Le scarpe vecchie si tirano via: il piede resta. Una scarpa nuovissima bella ma incomoda si tira via: il piede resta. Il giorno in cui il piede non serve più il chirurgo lo taglia: resta la gamba. Quando tutto è incomodo e sgualcito, giù nel cimitero, e restiamo noi, non lo spirito del mercurio umano, la lo jod dei cabalisti, il principio primo che è, che fu e che sarà attraverso le maschere umane e planetarie il nostro IO in contatto con l'unità del Cosmo.

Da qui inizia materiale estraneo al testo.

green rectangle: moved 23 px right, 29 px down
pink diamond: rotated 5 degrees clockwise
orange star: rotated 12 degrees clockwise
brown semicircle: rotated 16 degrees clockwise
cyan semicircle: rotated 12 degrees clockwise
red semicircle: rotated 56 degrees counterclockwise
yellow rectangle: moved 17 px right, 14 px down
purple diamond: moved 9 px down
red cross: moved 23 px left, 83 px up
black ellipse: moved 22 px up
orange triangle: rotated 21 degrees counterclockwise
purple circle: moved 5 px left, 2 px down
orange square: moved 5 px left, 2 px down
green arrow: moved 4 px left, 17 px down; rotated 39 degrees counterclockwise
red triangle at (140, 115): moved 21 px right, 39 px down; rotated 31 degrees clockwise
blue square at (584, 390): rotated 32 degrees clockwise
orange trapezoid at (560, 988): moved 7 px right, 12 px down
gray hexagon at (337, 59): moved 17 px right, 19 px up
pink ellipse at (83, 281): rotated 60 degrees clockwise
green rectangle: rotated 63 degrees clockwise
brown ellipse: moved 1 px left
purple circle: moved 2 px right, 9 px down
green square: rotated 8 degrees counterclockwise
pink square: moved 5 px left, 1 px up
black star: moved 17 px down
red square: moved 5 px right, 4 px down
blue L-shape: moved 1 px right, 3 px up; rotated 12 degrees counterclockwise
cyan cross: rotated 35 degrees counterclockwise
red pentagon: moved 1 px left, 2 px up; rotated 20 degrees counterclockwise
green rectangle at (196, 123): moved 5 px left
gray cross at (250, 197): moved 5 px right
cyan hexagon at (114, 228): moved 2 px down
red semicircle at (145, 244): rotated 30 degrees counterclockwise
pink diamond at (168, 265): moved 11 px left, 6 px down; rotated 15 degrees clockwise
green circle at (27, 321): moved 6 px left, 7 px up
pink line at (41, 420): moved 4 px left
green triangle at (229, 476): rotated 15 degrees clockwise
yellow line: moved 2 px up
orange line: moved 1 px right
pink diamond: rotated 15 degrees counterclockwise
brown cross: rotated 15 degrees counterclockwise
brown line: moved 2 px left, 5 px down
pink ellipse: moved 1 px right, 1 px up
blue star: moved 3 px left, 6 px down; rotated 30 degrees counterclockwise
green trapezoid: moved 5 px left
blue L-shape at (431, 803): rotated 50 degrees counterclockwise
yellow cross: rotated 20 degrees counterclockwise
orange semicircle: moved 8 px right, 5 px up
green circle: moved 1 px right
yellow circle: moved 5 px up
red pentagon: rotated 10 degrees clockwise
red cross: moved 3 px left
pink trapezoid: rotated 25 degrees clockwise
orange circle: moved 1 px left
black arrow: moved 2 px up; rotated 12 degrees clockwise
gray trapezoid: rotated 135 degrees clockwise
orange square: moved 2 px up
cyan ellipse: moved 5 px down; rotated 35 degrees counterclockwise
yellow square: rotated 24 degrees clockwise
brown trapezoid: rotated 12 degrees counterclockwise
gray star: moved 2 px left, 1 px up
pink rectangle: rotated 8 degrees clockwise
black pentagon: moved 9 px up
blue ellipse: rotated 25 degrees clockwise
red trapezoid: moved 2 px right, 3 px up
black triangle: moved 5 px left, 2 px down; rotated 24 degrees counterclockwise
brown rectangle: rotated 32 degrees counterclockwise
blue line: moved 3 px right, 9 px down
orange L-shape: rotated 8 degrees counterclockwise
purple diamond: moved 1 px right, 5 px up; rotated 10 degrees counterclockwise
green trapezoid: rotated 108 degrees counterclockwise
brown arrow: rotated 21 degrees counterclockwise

È l'opera di Myriam la forma lenitiva, purgatrice e redentrice dal dolore contro l'illusione della tradizione balorda dei primi selvaggi. Evocare le forme e i pensieri astrali dei morti non è necromanzia, è qualche cosa di peggio: è vivificare le scarpe rotte che il piede morto ha gettato via.
Appena rinati, i morti possono, come in telepatia gli uomini vivi, manifestarsi per sogni veramente e anche con apparizioni quando sono già rinati. Allora, risvegliandosi la memoria della vita anteriore coi suoi affetti, hanno la facoltà innocente di sdoppiarsi specie nei primi anni dell'infanzia, poi l'ambiente della nuova famiglia e l'adattabilità del nuovo corpo fisico fa dimenticare per la seconda volta e cessano visioni e sogni.
Non pensate alla vostra morta, non la chiamate, non la invocate, non la svegliate. Circondatela di un affetto tenero, calmo, indiretto. Datele un asilo dolcissimo nel vostro cuore, non la turbate con spasimi e dolori che risvegliano in lei i sentimenti e il magnetismo dei suoi cari dai quali deve allontanarsi.
La morte lascia un incantesimo di solitudine e di dolore nei vivi. Riacquistate per lei, per il suo riposo, per la sua pace quella calma sicura di saperla più felice sulle rive di quel mistico Lete, per il quale e oltre il quale l'oblio ci spoglia delle vecchie idee e delle passioni sanguinanti.